I can’t be the only one uncomfortable with this Distributed Maritime Operations concept, right? All I’ve heard about from former CNO Adm. Jon Greenert on is that Russia and China have made steady and impressive progress on their ability to deny our satellites and jam our data links.
The concept of spreading the fleet out to scatter Chinese targeting and surveillance resources hinges on maintaining good communications. What good is having an offboard sensor like a medium-sized unmanned surface vessel tracking a Chinese sub if it can’t talk to the manned surface combatant because the link is jammed?

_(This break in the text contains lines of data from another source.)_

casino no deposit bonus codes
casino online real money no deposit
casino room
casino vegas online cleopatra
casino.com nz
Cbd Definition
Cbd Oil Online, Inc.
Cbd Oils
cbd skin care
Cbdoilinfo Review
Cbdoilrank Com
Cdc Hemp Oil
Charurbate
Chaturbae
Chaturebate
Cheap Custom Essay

If we go down the path of, as Adm. John Richardson used to talk about, networking everything to everything, and we think that will give us our advantage over China – well, it doesn’t take a military genius to figure out that China is going to try and take down our network. Chances are, they’ll be able to succeed.

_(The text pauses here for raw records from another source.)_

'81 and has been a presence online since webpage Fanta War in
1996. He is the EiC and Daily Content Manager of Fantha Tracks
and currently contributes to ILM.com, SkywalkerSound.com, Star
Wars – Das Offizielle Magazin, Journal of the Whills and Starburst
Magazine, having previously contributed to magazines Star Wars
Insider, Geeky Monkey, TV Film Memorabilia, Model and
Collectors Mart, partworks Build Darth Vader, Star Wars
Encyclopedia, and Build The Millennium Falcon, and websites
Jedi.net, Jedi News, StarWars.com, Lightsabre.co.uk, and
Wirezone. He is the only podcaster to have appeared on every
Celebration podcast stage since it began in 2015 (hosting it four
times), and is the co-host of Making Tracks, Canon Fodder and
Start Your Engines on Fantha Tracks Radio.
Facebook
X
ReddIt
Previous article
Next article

To crack that nut, the Navy and Air Force have teamed up on developing what current Chief of Naval Operations Adm. Michael Gilday refers to as a new “Manhattan Project.”
The Quote: “I think the biggest challenge for us is to join all the main command and control,” Gilday said. “We’re building netted weapons, netted platforms, and netted [command-and-control] nodes, but we don’t have an adequate net, and that’s a critical piece.”
Richardson used to say that when the war breaks out with China, the first thing under attack will be the network, and the side that can heal their network the fastest will have the advantage.
Well that gets me thinking about Mitch Williams: If you know you’re going to have control problems with this network, no matter how exquisite, shouldn’t you have a solid backup plan? What if you can never access those satellites? What if Link 16 is just hard down? What if we can’t generate enough bandwidth in a comms denied environment to exchange data and order up a missile launch from your large unmanned surface vessel? Sure, the network has been good all season, but it’s down to the brass tacks: This is the ninth inning in an elimination game, I don’t want to bet the farm on a network that I know to be erratic.
That’s where CSBA’s latest study has some interesting things to say. What if we skipped the Manhattan Project all together and just tried to make better decisions?
From the Study: U.S. surface forces will likely operate in a contested and congested EMS during future conflicts. To overcome this challenge, DoD is investing significant resources in the development of resilient and adaptable communications architectures, including new low earth orbit (LEO) satellite constellations, UAV relays, and jam-resistant radios.
Despite these investments, U.S. forces may be unable to sustain high or moderate bandwidth communications over wide areas due to their proximity to adversary jammers and the long distances between U.S. units and theater commanders. Rather than expend scarce resources to build a new communications architecture to support desired C2 structures, communications requirements could be reduced through an alternative approach to C3 that adapts existing C2 structures to accommodate communications availability.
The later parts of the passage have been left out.